--- DATA EXCERPTS Enclosed Below ---

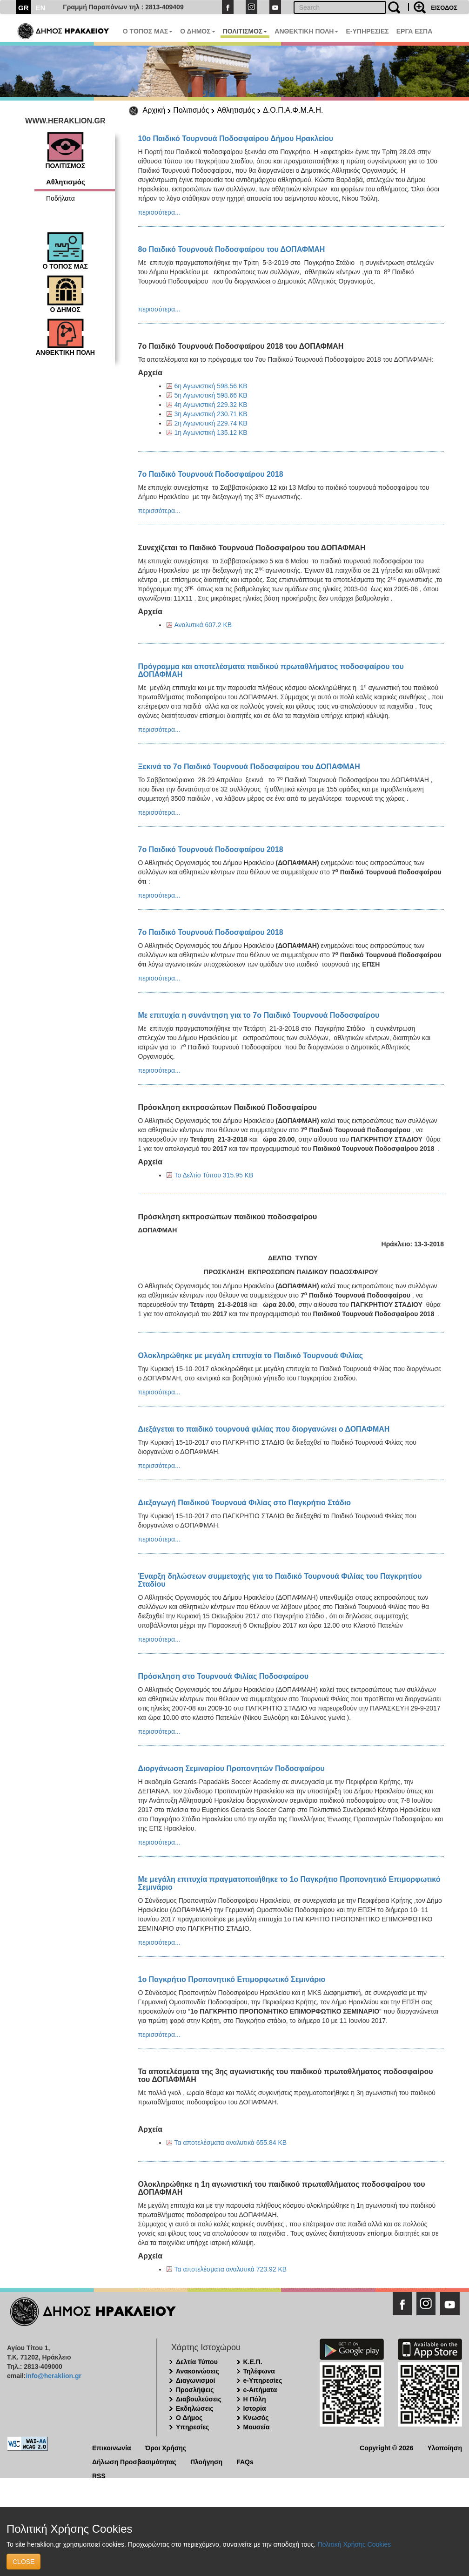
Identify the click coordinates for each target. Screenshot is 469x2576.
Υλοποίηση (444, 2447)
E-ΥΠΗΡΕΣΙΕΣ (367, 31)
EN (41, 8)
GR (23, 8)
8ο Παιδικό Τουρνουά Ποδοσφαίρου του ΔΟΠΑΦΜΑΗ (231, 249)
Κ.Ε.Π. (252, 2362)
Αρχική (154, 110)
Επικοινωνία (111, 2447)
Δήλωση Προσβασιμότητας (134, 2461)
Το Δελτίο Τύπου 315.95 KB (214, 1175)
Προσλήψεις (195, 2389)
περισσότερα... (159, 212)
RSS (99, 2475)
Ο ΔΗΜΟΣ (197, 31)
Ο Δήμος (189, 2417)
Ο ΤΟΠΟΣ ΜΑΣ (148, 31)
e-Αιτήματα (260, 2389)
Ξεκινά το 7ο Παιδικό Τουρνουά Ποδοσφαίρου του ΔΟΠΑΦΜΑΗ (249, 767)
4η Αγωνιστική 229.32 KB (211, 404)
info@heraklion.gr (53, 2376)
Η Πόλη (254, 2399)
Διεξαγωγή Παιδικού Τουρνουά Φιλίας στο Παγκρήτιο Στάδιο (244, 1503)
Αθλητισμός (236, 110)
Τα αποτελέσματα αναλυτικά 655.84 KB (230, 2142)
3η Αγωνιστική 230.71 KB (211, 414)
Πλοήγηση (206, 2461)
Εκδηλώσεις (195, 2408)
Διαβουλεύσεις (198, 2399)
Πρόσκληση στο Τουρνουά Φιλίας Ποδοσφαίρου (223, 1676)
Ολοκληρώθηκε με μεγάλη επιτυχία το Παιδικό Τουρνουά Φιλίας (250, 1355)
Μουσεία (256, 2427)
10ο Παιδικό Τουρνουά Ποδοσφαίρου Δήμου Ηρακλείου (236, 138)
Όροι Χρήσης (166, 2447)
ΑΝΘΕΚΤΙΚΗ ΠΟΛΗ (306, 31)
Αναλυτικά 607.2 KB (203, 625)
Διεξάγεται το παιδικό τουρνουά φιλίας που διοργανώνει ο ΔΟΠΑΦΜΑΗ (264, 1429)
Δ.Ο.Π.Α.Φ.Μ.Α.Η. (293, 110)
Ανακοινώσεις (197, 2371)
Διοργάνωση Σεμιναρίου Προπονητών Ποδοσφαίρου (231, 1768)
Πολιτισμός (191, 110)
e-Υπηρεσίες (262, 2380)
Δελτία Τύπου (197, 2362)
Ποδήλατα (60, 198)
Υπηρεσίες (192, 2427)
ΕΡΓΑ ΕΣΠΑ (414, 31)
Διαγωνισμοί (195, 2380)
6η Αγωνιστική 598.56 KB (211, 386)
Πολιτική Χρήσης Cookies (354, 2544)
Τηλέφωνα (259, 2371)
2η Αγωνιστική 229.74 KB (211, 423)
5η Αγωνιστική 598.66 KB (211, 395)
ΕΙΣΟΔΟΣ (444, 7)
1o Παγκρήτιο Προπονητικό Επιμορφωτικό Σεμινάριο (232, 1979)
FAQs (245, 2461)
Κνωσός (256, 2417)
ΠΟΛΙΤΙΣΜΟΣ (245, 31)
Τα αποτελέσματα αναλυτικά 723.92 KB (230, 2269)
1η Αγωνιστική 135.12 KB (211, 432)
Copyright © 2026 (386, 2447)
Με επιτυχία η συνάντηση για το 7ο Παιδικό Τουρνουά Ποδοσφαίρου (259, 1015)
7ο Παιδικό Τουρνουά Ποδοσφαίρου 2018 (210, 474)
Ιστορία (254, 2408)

--- End of Enclosed DATA EXCERPTS ---
--- DATA EXCERPTS Enclosed Below ---

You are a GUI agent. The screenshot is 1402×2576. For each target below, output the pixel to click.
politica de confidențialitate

--- End of Enclosed DATA EXCERPTS ---
--- DATA EXCERPTS Enclosed Below ---

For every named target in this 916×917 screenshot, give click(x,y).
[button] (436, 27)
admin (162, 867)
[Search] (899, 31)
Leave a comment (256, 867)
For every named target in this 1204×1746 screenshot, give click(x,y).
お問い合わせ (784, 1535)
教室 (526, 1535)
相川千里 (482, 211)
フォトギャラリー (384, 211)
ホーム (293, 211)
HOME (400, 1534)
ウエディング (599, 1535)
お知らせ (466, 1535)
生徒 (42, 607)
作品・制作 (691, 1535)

--- End of Enclosed DATA EXCERPTS ---

**WHAT IS EXPECTED:** From the records above, quote only the lines running from the line with "Leave a comment (256, 867)" to the line with "作品・制作 (691, 1535)", both lines included.

**SOLVED PROBLEM:**
Leave a comment (256, 867)
For every named target in this 1204×1746 screenshot, give click(x,y).
お問い合わせ (784, 1535)
教室 (526, 1535)
相川千里 (482, 211)
フォトギャラリー (384, 211)
ホーム (293, 211)
HOME (400, 1534)
ウエディング (599, 1535)
お知らせ (466, 1535)
生徒 (42, 607)
作品・制作 (691, 1535)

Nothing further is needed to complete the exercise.